Consequently, the dire straights in which Moroccan craftsmanship finds itself in is not only an outward predicament, but above all a spiritual threat. Even if not every Arab craftsman has such an understanding of his

craft as our comb-maker, nevertheless most professions still have a spiritual content, which will progressively disappear with the innovation of modern industry.

Even the water-carriers, who do nothing else but fill their tarred goatskins at public fountains in order to offer a cool drink to thirsty people in the marketplace, indifferent as to whether they receive a voluntary token or nothing at all, show in their demeanour a human dignity, such as, in European countries, the sower may still have as he contemplatively scatters his seed.

Even the beggars, who squat outside the mosques and on the bridges and who reveal their profession by their much patched garments, do not make their request with shame but, cry: ‘Give what is God’s’ or intone to themselves a pious refrain.

For almost everyone who has not been sucked into the whirlpool of the modern world lives his life here as if it were something provisional which does not definitely engage his soul, but which belongs to the ‘Divina Commedia’ of earthly existence. (Burckhardt: 1992)

It would seem, therefore, that the modern, technocratic view of work is fundamentally hostile to this older view that tries to find in work the ennoblement of the individual. The assumption is that when you use a machine of mass production, you implicitly reduce the worker to a soulless cretin. In other words modern technology and technocracy are mutually defining, and any significant ennoblement of work in the factory is impossible. E.F. Schumacher held this view:

The implicit assumption is that you can get a technological transplant without getting at the same time an ideological transplant; that technolog y is ideologically neutral; that you acquire the hardware without the software that lies behind it, has made the hardware possible, and keeps it moving.

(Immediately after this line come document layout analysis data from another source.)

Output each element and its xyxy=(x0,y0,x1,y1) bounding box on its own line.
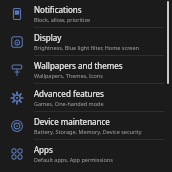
button[interactable]: Apps xyxy=(0,140,172,167)
staticText: Display xyxy=(34,32,62,43)
staticText: Battery, Storage, Memory, Device securit… xyxy=(34,128,142,135)
staticText: Wallpapers and themes xyxy=(34,60,123,71)
staticText: Notifications xyxy=(34,4,82,15)
button[interactable]: Notifications xyxy=(0,0,172,27)
staticText: Games, One-handed mode xyxy=(34,100,104,107)
button[interactable]: Advanced features xyxy=(0,84,172,111)
staticText: Device maintenance xyxy=(34,116,110,127)
staticText: Block, allow, prioritize xyxy=(34,16,91,23)
staticText: Advanced features xyxy=(34,88,104,99)
button[interactable]: Wallpapers and themes xyxy=(0,56,172,83)
staticText: Wallpapers, Themes, Icons xyxy=(34,72,103,79)
staticText: Apps xyxy=(34,144,53,155)
staticText: Brightness, Blue light filter, Home scre… xyxy=(34,44,139,51)
button[interactable]: Device maintenance xyxy=(0,112,172,139)
staticText: Default apps, App permissions xyxy=(34,156,113,163)
button[interactable]: Display xyxy=(0,28,172,55)
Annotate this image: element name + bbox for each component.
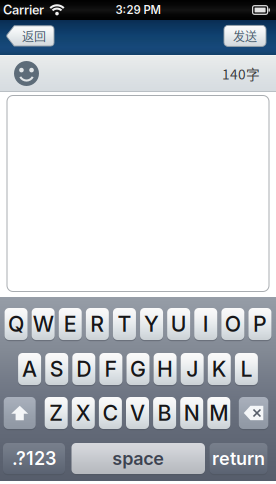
staticText: O xyxy=(225,311,241,337)
button[interactable]: A xyxy=(18,353,41,385)
button[interactable]: Shift xyxy=(4,397,36,429)
staticText: D xyxy=(76,356,91,382)
button[interactable]: Z xyxy=(45,397,68,429)
staticText: Q xyxy=(8,311,24,337)
staticText: Y xyxy=(144,311,159,337)
staticText: A xyxy=(22,356,37,382)
staticText: Z xyxy=(49,400,63,426)
button[interactable]: M xyxy=(207,397,230,429)
button[interactable]: W xyxy=(32,308,55,340)
button[interactable]: U xyxy=(167,308,190,340)
staticText: 3:29 PM xyxy=(116,3,160,17)
staticText: M xyxy=(209,400,228,426)
button[interactable]: D xyxy=(72,353,95,385)
button[interactable]: .?123 xyxy=(3,443,65,474)
button[interactable]: B xyxy=(153,397,176,429)
button[interactable]: Emoji keyboard xyxy=(8,55,45,92)
button[interactable]: return xyxy=(210,443,268,474)
button[interactable]: 发送 xyxy=(224,25,266,46)
staticText: P xyxy=(253,311,267,337)
button[interactable]: V xyxy=(126,397,149,429)
staticText: F xyxy=(104,356,117,382)
button[interactable]: J xyxy=(181,353,204,385)
staticText: return xyxy=(212,448,265,469)
button[interactable]: F xyxy=(99,353,122,385)
staticText: J xyxy=(186,356,198,382)
button[interactable]: X xyxy=(72,397,95,429)
staticText: E xyxy=(64,311,77,337)
button[interactable]: L xyxy=(235,353,258,385)
button[interactable]: T xyxy=(113,308,136,340)
staticText: S xyxy=(50,356,64,382)
button[interactable]: 返回 xyxy=(6,25,54,46)
staticText: 返回 xyxy=(22,27,46,45)
staticText: .?123 xyxy=(12,448,56,469)
staticText: C xyxy=(102,400,118,426)
button[interactable]: Q xyxy=(5,308,28,340)
button[interactable]: N xyxy=(180,397,203,429)
staticText: W xyxy=(33,311,54,337)
button[interactable]: C xyxy=(99,397,122,429)
staticText: space xyxy=(112,448,164,469)
staticText: K xyxy=(212,356,227,382)
button[interactable]: R xyxy=(86,308,109,340)
staticText: Carrier xyxy=(3,2,44,18)
staticText: R xyxy=(90,311,104,337)
staticText: H xyxy=(157,356,173,382)
button[interactable]: H xyxy=(154,353,177,385)
staticText: U xyxy=(171,311,187,337)
staticText: L xyxy=(240,356,252,382)
button[interactable]: space xyxy=(72,443,205,474)
button[interactable]: S xyxy=(45,353,68,385)
staticText: V xyxy=(130,400,145,426)
staticText: I xyxy=(203,311,209,337)
button[interactable]: O xyxy=(221,308,244,340)
button[interactable]: P xyxy=(248,308,271,340)
button[interactable]: Delete xyxy=(239,397,268,429)
staticText: G xyxy=(130,356,146,382)
button[interactable]: E xyxy=(59,308,82,340)
staticText: X xyxy=(76,400,91,426)
button[interactable]: Y xyxy=(140,308,163,340)
staticText: B xyxy=(158,400,172,426)
staticText: T xyxy=(118,311,132,337)
button[interactable]: I xyxy=(194,308,217,340)
staticText: 发送 xyxy=(233,27,257,45)
button[interactable]: G xyxy=(126,353,150,385)
staticText: N xyxy=(184,400,200,426)
button[interactable]: K xyxy=(208,353,231,385)
staticText: 140字 xyxy=(222,64,260,84)
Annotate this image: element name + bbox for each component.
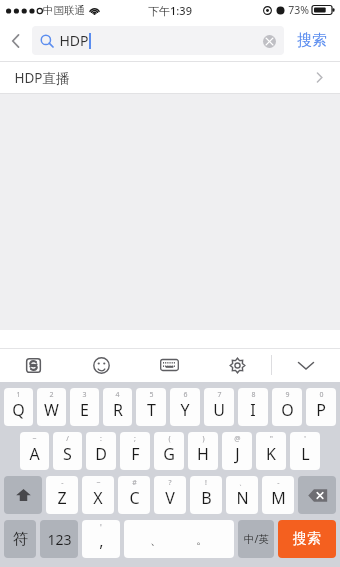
button[interactable]: Clear (258, 30, 280, 52)
button[interactable]: 3 (70, 388, 99, 426)
staticText: ' (100, 522, 102, 533)
staticText: 、 (239, 478, 246, 487)
button[interactable]: @ (222, 432, 252, 470)
staticText: HDP直播 (14, 69, 70, 87)
staticText: / (66, 434, 69, 444)
staticText: T (147, 399, 156, 421)
staticText: 6 (183, 390, 188, 400)
staticText: B (201, 487, 212, 509)
button[interactable]: - (262, 476, 294, 514)
staticText: ? (168, 478, 172, 488)
staticText: ; (134, 434, 136, 444)
staticText: @ (234, 434, 241, 444)
staticText: , (99, 530, 104, 552)
button[interactable]: 搜索 (284, 20, 340, 61)
staticText: 2 (49, 390, 54, 400)
staticText: S (63, 443, 72, 465)
staticText: 中/英 (244, 532, 269, 546)
button[interactable]: " (256, 432, 286, 470)
button[interactable]: ' (290, 432, 320, 470)
button[interactable]: 中/英 (238, 520, 274, 558)
button[interactable]: 1 (4, 388, 33, 426)
button[interactable]: Hide keyboard (272, 348, 340, 382)
staticText: 5 (149, 390, 154, 400)
staticText: ~ (96, 478, 101, 488)
button[interactable]: Back (0, 20, 32, 61)
staticText: 、 (150, 532, 162, 547)
button[interactable]: 4 (103, 388, 132, 426)
staticText: C (129, 487, 140, 509)
staticText: Y (180, 399, 190, 421)
button[interactable]: 0 (306, 388, 336, 426)
button[interactable]: ? (154, 476, 186, 514)
staticText: 0 (319, 390, 324, 400)
button[interactable]: 8 (238, 388, 268, 426)
button[interactable]: Shift (4, 476, 42, 514)
button[interactable]: 7 (204, 388, 234, 426)
button[interactable]: 搜索 (278, 520, 336, 558)
button[interactable]: 9 (272, 388, 302, 426)
staticText: ( (168, 434, 171, 444)
staticText: K (266, 443, 276, 465)
button[interactable]: # (118, 476, 150, 514)
staticText: ' (304, 434, 306, 444)
button[interactable]: ! (190, 476, 222, 514)
staticText: 搜索 (293, 530, 321, 548)
button[interactable]: - (46, 476, 78, 514)
button[interactable]: ' (82, 520, 120, 558)
staticText: 搜索 (297, 31, 327, 50)
button[interactable]: Sogou input (0, 348, 67, 382)
staticText: Q (12, 399, 25, 421)
button[interactable]: 、 (226, 476, 258, 514)
button[interactable]: Keyboard layout (135, 348, 203, 382)
staticText: H (197, 443, 209, 465)
button[interactable]: Emoji (67, 348, 135, 382)
staticText: N (236, 487, 249, 509)
staticText: R (113, 399, 123, 421)
button[interactable]: 2 (37, 388, 66, 426)
staticText: A (29, 443, 40, 465)
staticText: 123 (47, 530, 72, 549)
button[interactable]: 123 (40, 520, 78, 558)
staticText: 8 (251, 390, 256, 400)
button[interactable]: ; (120, 432, 150, 470)
staticText: W (44, 399, 59, 421)
button[interactable]: / (53, 432, 82, 470)
staticText: D (95, 443, 107, 465)
button[interactable]: ) (188, 432, 218, 470)
button[interactable]: Backspace (298, 476, 336, 514)
staticText: ) (202, 434, 205, 444)
button[interactable]: ~ (20, 432, 49, 470)
staticText: # (132, 478, 137, 488)
button[interactable]: ~ (82, 476, 114, 514)
button[interactable]: HDP (32, 26, 284, 55)
staticText: 3 (82, 390, 87, 400)
staticText: U (213, 399, 225, 421)
staticText: P (316, 399, 326, 421)
staticText: 中国联通 (43, 4, 85, 17)
staticText: 4 (115, 390, 120, 400)
staticText: J (235, 443, 240, 465)
staticText: : (100, 434, 102, 444)
button[interactable]: HDP直播 (0, 62, 340, 93)
staticText: ~ (32, 434, 37, 444)
button[interactable]: Settings (203, 348, 271, 382)
button[interactable]: Space (124, 520, 234, 558)
staticText: 。 (196, 532, 208, 547)
staticText: 符 (13, 530, 28, 549)
button[interactable]: 6 (170, 388, 200, 426)
button[interactable]: 符 (4, 520, 36, 558)
staticText: 7 (217, 390, 222, 400)
staticText: - (61, 478, 64, 488)
staticText: G (163, 443, 175, 465)
staticText: V (165, 487, 175, 509)
button[interactable]: : (86, 432, 116, 470)
staticText: M (271, 487, 286, 509)
button[interactable]: ( (154, 432, 184, 470)
staticText: E (80, 399, 89, 421)
button[interactable]: 5 (136, 388, 166, 426)
staticText: 下午1:39 (148, 3, 192, 18)
staticText: - (277, 478, 280, 488)
staticText: 1 (16, 390, 21, 400)
staticText: HDP (59, 31, 89, 50)
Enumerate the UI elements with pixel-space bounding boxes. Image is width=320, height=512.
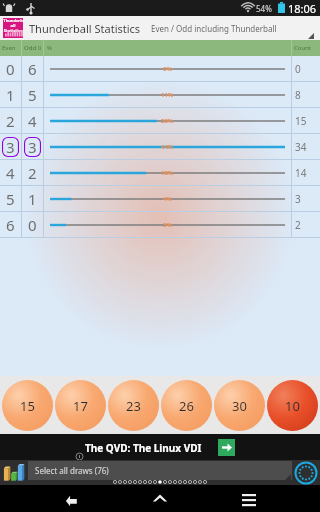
- button[interactable]: 2: [0, 108, 320, 134]
- staticText: 5: [6, 189, 15, 209]
- staticText: Thunderball Statistics: [29, 21, 141, 36]
- staticText: 6: [28, 59, 37, 79]
- button[interactable]: 17: [55, 380, 106, 431]
- staticText: 11%: [161, 91, 174, 99]
- staticText: 4: [28, 111, 37, 131]
- staticText: %: [47, 44, 52, 52]
- button[interactable]: 1: [0, 82, 320, 108]
- staticText: 23: [126, 397, 141, 415]
- staticText: 17: [73, 397, 88, 415]
- staticText: 1: [28, 189, 37, 209]
- button[interactable]: 0: [0, 56, 320, 82]
- staticText: 10: [285, 397, 300, 415]
- button[interactable]: Select all draws (76): [28, 461, 292, 480]
- staticText: Thunderball Statistics: [3, 18, 23, 33]
- staticText: 8: [295, 88, 301, 102]
- button[interactable]: 5: [0, 186, 320, 212]
- button[interactable]: 23: [108, 380, 159, 431]
- staticText: Select all draws (76): [35, 465, 109, 476]
- staticText: 3%: [163, 221, 172, 229]
- staticText: 2: [295, 218, 301, 232]
- staticText: 34: [295, 140, 307, 154]
- staticText: 3: [28, 137, 37, 157]
- button[interactable]: Home: [143, 485, 177, 512]
- staticText: 2: [6, 111, 15, 131]
- staticText: 20%: [161, 117, 174, 125]
- button[interactable]: 15: [2, 380, 53, 431]
- staticText: 3: [6, 137, 15, 157]
- staticText: 4: [6, 163, 15, 183]
- staticText: 0: [28, 215, 37, 235]
- button[interactable]: The QVD: The Linux VDI: [0, 434, 320, 460]
- button[interactable]: Back: [55, 485, 89, 512]
- staticText: 26: [179, 397, 194, 415]
- staticText: 1: [6, 85, 15, 105]
- staticText: Odd 0: [24, 44, 42, 52]
- staticText: 15: [295, 114, 307, 128]
- staticText: 0: [6, 59, 15, 79]
- staticText: Count: [294, 44, 312, 52]
- button[interactable]: Recent apps: [232, 485, 266, 512]
- button[interactable]: 3: [0, 134, 320, 160]
- other: Open ad: [218, 439, 235, 456]
- staticText: 0%: [163, 65, 172, 73]
- button[interactable]: 4: [0, 160, 320, 186]
- staticText: 14: [295, 166, 307, 180]
- staticText: 2: [28, 163, 37, 183]
- staticText: 0: [295, 62, 301, 76]
- button[interactable]: 26: [161, 380, 212, 431]
- staticText: 5: [28, 85, 37, 105]
- staticText: The QVD: The Linux VDI: [85, 441, 202, 455]
- button[interactable]: 6: [0, 212, 320, 238]
- button[interactable]: Refresh: [294, 461, 318, 485]
- staticText: 44%: [161, 143, 174, 151]
- staticText: 3: [295, 192, 301, 206]
- staticText: 15: [20, 397, 35, 415]
- staticText: 18%: [161, 169, 174, 177]
- staticText: 18:06: [288, 1, 317, 16]
- button[interactable]: Even / Odd including Thunderball: [151, 16, 320, 40]
- staticText: 6: [6, 215, 15, 235]
- staticText: Even: [2, 44, 16, 52]
- button[interactable]: 10: [267, 380, 318, 431]
- button[interactable]: 30: [214, 380, 265, 431]
- staticText: 54%: [256, 3, 272, 14]
- staticText: 4%: [163, 195, 172, 203]
- staticText: Even / Odd including Thunderball: [151, 23, 277, 34]
- staticText: 30: [232, 397, 247, 415]
- button[interactable]: App icon: [3, 18, 23, 38]
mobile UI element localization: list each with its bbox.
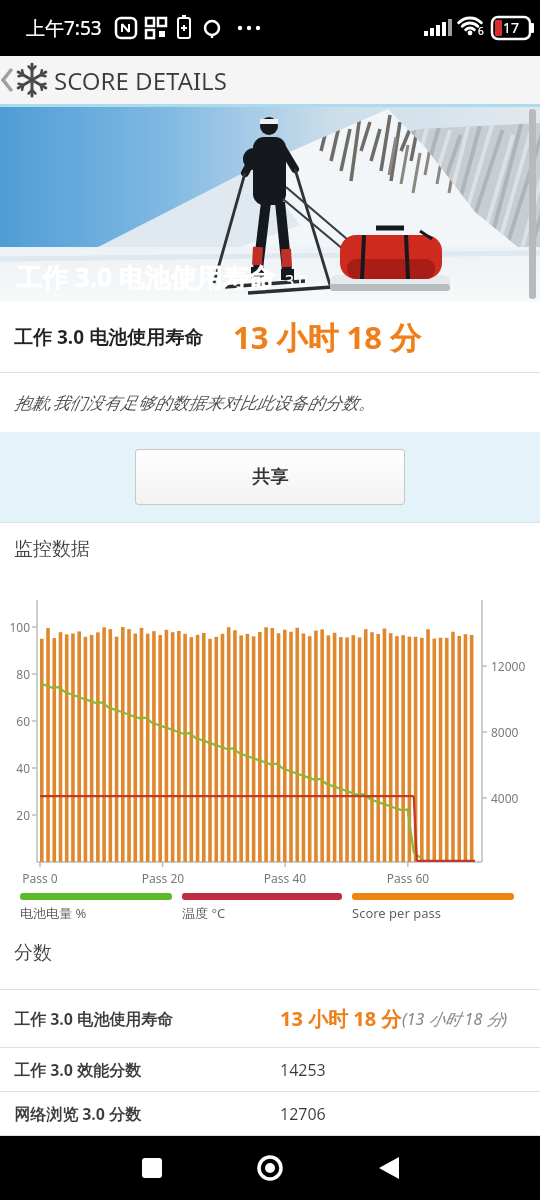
button[interactable]: 工作 3.0 效能分数 [0, 1048, 540, 1091]
staticText: 抱歉,我们没有足够的数据来对比此设备的分数。 [14, 391, 376, 414]
staticText: 工作 3.0 电池使用寿命 [16, 259, 275, 295]
staticText: 20 [0, 807, 30, 823]
staticText: 6 [478, 24, 484, 38]
staticText: 8000 [491, 724, 519, 740]
staticText: 分数 [14, 941, 52, 965]
staticText: 40 [0, 760, 30, 776]
staticText: 12706 [280, 1103, 326, 1125]
button[interactable] [120, 1136, 184, 1200]
staticText: 上午7:53 [26, 15, 102, 41]
button[interactable]: 共享 [136, 450, 404, 504]
button[interactable]: 网络浏览 3.0 分数 [0, 1092, 540, 1135]
staticText: 工作 3.0 电池使用寿命 [14, 1008, 280, 1030]
staticText: 电池电量 % [20, 904, 87, 922]
staticText: Pass 60 [368, 870, 448, 886]
staticText: 工作 3.0 电池使用寿命 [14, 324, 203, 350]
staticText: 共享 [252, 466, 288, 489]
staticText: 网络浏览 3.0 分数 [14, 1103, 280, 1125]
staticText: (13 小时 18 分) [402, 1008, 508, 1030]
staticText: 100 [0, 619, 30, 635]
staticText: 60 [0, 713, 30, 729]
staticText: 13 小时 18 分 [280, 1005, 402, 1032]
staticText: 温度 °C [182, 904, 226, 922]
button[interactable]: 工作 3.0 电池使用寿命 [0, 990, 540, 1047]
staticText: 12000 [491, 658, 526, 674]
staticText: 监控数据 [14, 537, 90, 561]
button[interactable]: SCORE DETAILS [0, 56, 540, 104]
staticText: Pass 0 [0, 870, 80, 886]
staticText: 4000 [491, 790, 519, 806]
staticText: Pass 40 [245, 870, 325, 886]
staticText: 工作 3.0 效能分数 [14, 1059, 280, 1081]
staticText: 13 小时 18 分 [233, 316, 422, 358]
staticText: 17 [503, 18, 520, 37]
button[interactable] [238, 1136, 302, 1200]
staticText: 80 [0, 666, 30, 682]
staticText: 3.0 [285, 270, 308, 292]
staticText: Pass 20 [123, 870, 203, 886]
staticText: SCORE DETAILS [54, 64, 227, 97]
button[interactable] [356, 1136, 420, 1200]
staticText: 14253 [280, 1059, 326, 1081]
staticText: Score per pass [352, 904, 441, 922]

I think it is worth attempting to see whether technology and technocracy can be disengaged from each other, and it would also be worth investigating the possibility of modern, technologically intensive work becoming ‘good work’ in Schumacher’s terms. To do this, let us first investigate the existential condition associated with ennobling work.

If we refer back to the Three Attentions, clearly work can only really be done under a second or third attention. The person in the first attention does not work, but insists that others work for him. In the second attention work is not an end in itself, but is done to achieve some outer reward. In essence, this is the status of the employee, because the employment relationship, by definition, is a conditional trade of effort for money. Technocratic work falls in this category. It is about maximising efficiencies and continuously trying to get more for less. This means that technocratic work is basically malevolent. The status of the self is one that says that the other is there to serve the self. “The world is a resource that I will use to suit my purpose. I change it to fit me.”

When the self has this view, the consequences for both the self and the other are disastrous. If you consistently exploit the other to suit your purpose, you will destroy it. The very nature of using a resource is that, when you use it, you use it up. In so far as life is supposed to be an unfolding journey, attempting to change the world so that the self does not have to change ossifies the self. You literally get off the bus of your life. This is the essence of what the Faustian trade-off is. Technocratic work is therefore fundamentally destructive, both to the inner and outer realities of man.